Dear Headless Frank:

I just became a grandparent for the first time. Any advice?
—Happy Gammy

Dear Gammy—
The important thing to remember is The Natural Order. That means that while parents have to stay within the bounds of reality, it is perfectly acceptable and probably ordained by God for grandparents to unabashedly believe—and proclaim—that their grandchild is the most wonderful, amazing, etc. child ever born in the history of the world.

As for advice: Don’t give any. This is not the 80’s or 90’s, okay? So you no longer know what you’re talking about. Anyway, even if you were a perfect parent yourself (take a moment to think about that), you’ve probably forgotten everything.

Try to develop an imaginary voice in your ear that, when you are tempted to offer advice, whispers, "stuff it," before you say anything. Because if you don’t, you’ll hear it from a real voice.

Realize the grandparent role is not to be the parent—in fact, drop the "parent" part of your new title and think of yourself as just grand, then try to be that. (You can also think of yourself as gammy, poppy, nee-naw, gaga, peeps…but that may be harder to define.)

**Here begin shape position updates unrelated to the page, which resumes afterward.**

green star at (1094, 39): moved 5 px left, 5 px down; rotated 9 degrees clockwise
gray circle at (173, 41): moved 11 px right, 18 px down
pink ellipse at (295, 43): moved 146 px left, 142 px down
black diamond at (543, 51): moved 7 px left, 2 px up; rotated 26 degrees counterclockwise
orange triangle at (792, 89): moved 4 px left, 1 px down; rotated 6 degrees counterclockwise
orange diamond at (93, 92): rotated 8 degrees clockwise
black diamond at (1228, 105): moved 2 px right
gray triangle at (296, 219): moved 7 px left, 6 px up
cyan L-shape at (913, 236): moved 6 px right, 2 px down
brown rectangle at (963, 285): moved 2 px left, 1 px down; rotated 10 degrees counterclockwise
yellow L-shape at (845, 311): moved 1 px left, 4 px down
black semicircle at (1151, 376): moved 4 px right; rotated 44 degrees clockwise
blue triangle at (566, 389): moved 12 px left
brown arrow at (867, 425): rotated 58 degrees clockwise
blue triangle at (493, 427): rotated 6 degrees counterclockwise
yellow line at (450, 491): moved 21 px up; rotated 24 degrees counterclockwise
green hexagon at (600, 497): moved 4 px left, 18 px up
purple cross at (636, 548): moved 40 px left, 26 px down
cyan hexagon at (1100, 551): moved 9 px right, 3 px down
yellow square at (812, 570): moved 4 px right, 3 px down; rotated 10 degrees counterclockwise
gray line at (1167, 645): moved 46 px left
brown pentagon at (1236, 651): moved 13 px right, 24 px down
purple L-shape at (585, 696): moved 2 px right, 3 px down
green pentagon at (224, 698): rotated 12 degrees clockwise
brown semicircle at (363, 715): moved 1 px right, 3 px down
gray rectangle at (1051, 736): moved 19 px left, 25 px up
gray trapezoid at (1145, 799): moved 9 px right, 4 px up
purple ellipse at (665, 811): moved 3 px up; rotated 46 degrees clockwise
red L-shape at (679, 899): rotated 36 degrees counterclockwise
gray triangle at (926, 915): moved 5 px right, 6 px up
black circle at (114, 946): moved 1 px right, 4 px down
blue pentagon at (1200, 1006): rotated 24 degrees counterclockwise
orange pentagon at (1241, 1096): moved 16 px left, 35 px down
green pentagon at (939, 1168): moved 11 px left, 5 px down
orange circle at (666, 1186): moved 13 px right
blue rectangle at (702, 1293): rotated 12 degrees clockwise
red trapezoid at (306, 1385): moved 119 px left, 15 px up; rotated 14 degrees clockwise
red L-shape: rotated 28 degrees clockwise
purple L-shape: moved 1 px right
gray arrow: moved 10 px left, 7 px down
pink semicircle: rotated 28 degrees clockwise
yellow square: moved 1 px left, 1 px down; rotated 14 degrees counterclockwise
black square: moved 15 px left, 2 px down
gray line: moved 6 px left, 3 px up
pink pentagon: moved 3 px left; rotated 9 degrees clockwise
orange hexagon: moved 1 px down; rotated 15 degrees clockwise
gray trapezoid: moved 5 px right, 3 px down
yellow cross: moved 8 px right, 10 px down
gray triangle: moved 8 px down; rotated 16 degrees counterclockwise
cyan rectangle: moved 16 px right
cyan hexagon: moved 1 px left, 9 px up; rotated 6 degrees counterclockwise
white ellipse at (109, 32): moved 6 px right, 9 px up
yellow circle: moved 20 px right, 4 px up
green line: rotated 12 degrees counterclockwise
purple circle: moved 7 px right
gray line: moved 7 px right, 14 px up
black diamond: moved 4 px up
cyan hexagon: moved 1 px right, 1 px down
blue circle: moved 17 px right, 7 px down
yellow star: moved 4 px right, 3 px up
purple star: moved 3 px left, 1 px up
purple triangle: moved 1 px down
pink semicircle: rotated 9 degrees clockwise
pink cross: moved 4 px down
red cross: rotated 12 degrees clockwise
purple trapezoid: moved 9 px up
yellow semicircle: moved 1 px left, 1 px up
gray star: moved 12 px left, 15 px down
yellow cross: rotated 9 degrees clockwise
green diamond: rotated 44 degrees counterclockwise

Your role also is not to be the baby—so no wailing, flailing, pouting, spilling, obstinacy or playing in the dog’s water. You are never to pee in anyone’s lap.

But you can take on the role of maintaining calm. See, you know that baby’s in a totally primal state right now, while the parents’ state is more emotional (although they can go primal on you without warning). So when the baby cries, the parents may wring their hands and freak out about whether baby is hurting, wet, cold, frightened or got her head stuck between the teddy bear and the plush fish.

You, on the other hand, being objective (and hopefully not primal again yet), realize that crying is baby’s only form of communication so he cries to express everything he wishes to impart. You understand that when baby cries, it might be that he’s simply saying, "Wow, that was weird."

Of course, I speak with exactly no personal experience.
So I invite new parents and veteran grandparents to send their comments.

Signing off: Medulla oblongata.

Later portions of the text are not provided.